Thursday, 7 April 2011

Servo controller with eeprom and playback

Having already successfully create a simple servo board with eeprom and playback we looked at how to improve on a relatively simple design.

We've decided to use a larger eeprom, Atmel's AT45DB041D is a massive 4Mbit device (512kb) with a simple-to-use SPI interface. There are other eeprom chips we could have used, but we are already familiar with this one, from a previous project, and how it's memory space is laid out and addressed (256-byte pages).

In the original servo controller, we had problems getting the playback to sync up with the onscreen editor - mainly because of the way playback was coded.
In this board, we're going to use the same approach for playback as we did for the parallel servo processing. That is, we're going to keep a timer running and compare it's value to a required value. When the running timer value exceeds the required value, we will perform an action. Because we already have a timer raising an interrupt every millisecond and we monitor for 20ms having passed (when all the servo pins are reset to start their repeating signals) it makes sense to use this interrupt for playback timing too.

Simply put, every time we reset the servo output pins, we'll increase an internal (two-byte) counter. So our counter increases by one every 20ms. Using a two-byte counter, that goes up to 65,535 this means we can create playback animations that are 65535/50 = 1,310 seconds in length (almost 22 minutes).

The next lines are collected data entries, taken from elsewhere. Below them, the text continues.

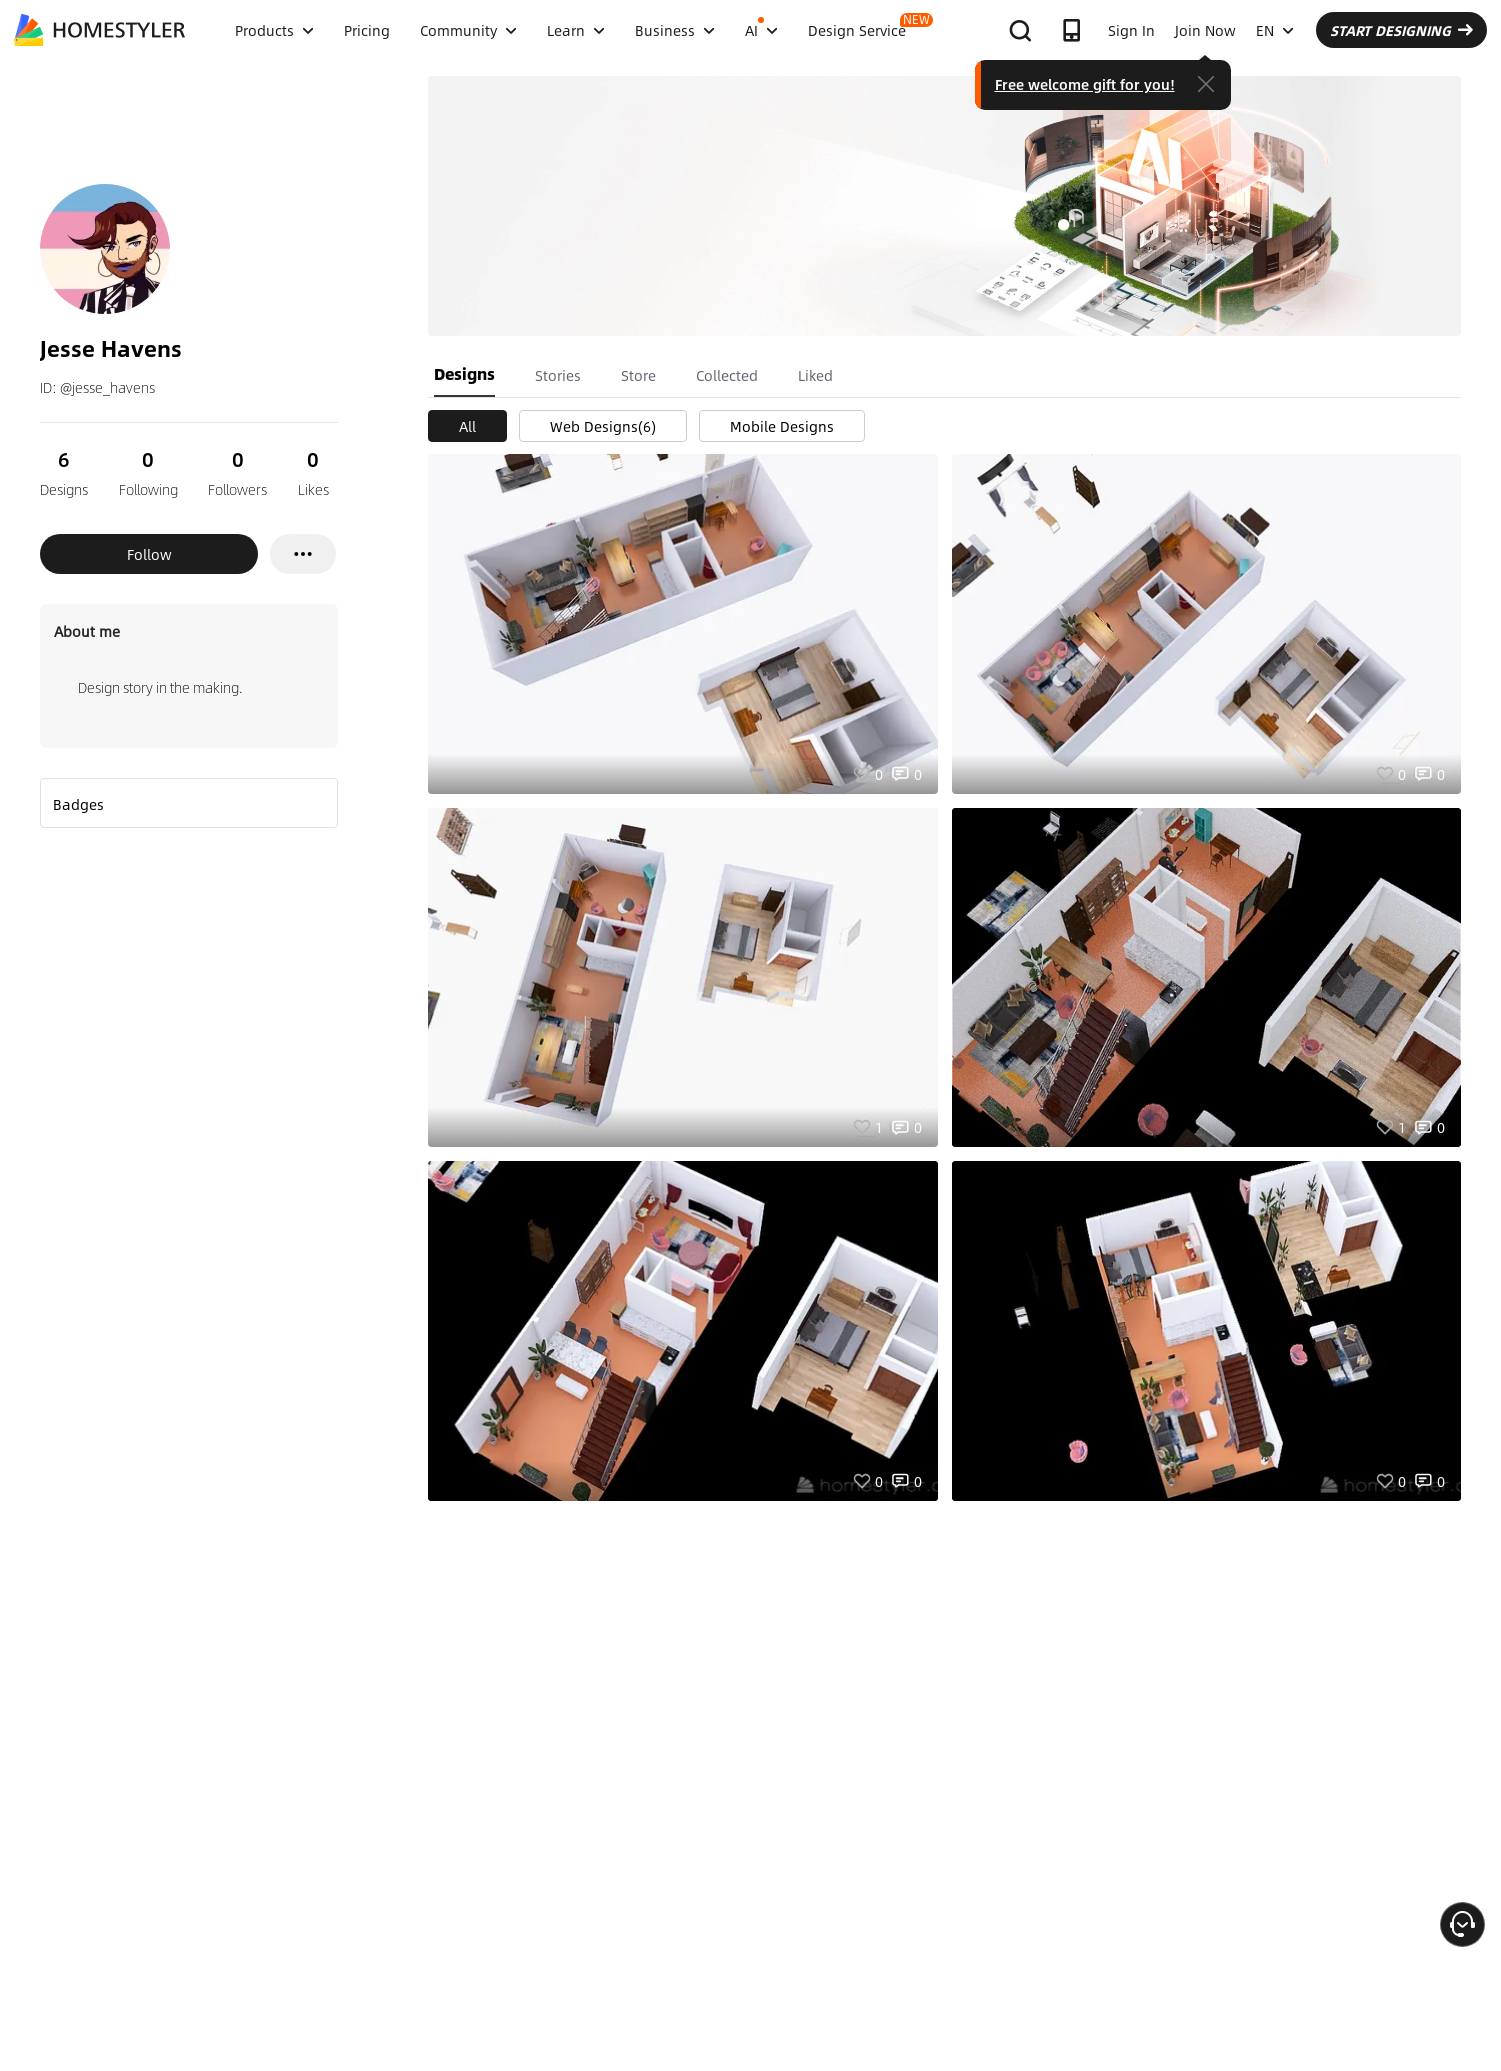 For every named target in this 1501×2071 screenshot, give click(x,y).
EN (1275, 30)
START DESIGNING (1401, 30)
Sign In (1131, 30)
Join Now (1205, 30)
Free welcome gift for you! (1085, 84)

In eeprom, we store animations as a series of servo commands, written as four-byte instructions:
  • The first two bytes are the "timecode" of when the animation is to play - i.e. the counter number when the next servo needs to move (so at every 20ms or 50hz, to move a servo after 1 second, the counter number will be 50. To move another servo after 3.4 seconds, the counter number will be 3.4*50 = 170, and so on).
  • The next byte is the servo number to move
  • The final byte is the degree of movement required.

During the processing part of the main code loop, we can read four bytes from eeprom and compare the current timecode counter (which is updated on an interrupt) to the required timecode for the next servo. When the current timecode counter value exceeds the servo movement timecode, we move the servo in accordance to the other two bytes. When this is done, we can read another four bytes from eeprom.
In doing this, we can create an animation by listing which servos need to move by how much and after how much time. If two or more servos need to move together, the instructions would actually be carried out sequentially (one after the other) but the delay between them would be so small, as to appear to have been carried out at the same time.



Example data for animation playback:
50,1,90 (after one second, move servo one to extreme left)
100,2,120 (after two seconds, move servo two to about 30 degrees)
150,3,200 (after three seconds, move servo three to extreme right)
200,2,200 (after four seconds, move servo two to extreme right)
250,4,150 (after five seconds, move servo four to about mid-point)

We could continue this sequence, for example

300,3,100 (after six seconds, move servo three to extreme left)
300,1,200 (after six seconds, move servo one to extreme right)

Consider the "check-timecode" approach with the data above:
When the timecode counter hits 301, this value is greater than the 300 in the first instruction, so servo three is moved to its new position. Now, we read in the next set of values. Even if the timecode has increased (to 302 or greater) this is still more than the 300 in the second instruction. So servo one is moved to the extreme right and the next values are read from eeprom.

Normally, the timecode counter value will not have had time to increase between moving the two servo values but we can see from the example above that even if it does, the second servo is only about 1/50th of a second late moving and the servo controller board soon "catches up" and eliminates any delay.

The only requirement for this approach to work is that the data stored in eeprom is already sorted by timecode (with earliest instructions first in the list). Because we're going to use some custom built software for allow the user to build their animations, we can get the PC/host computer to do this sorting for us and don't need to worry about implementing a bubble sort in a microcontroller!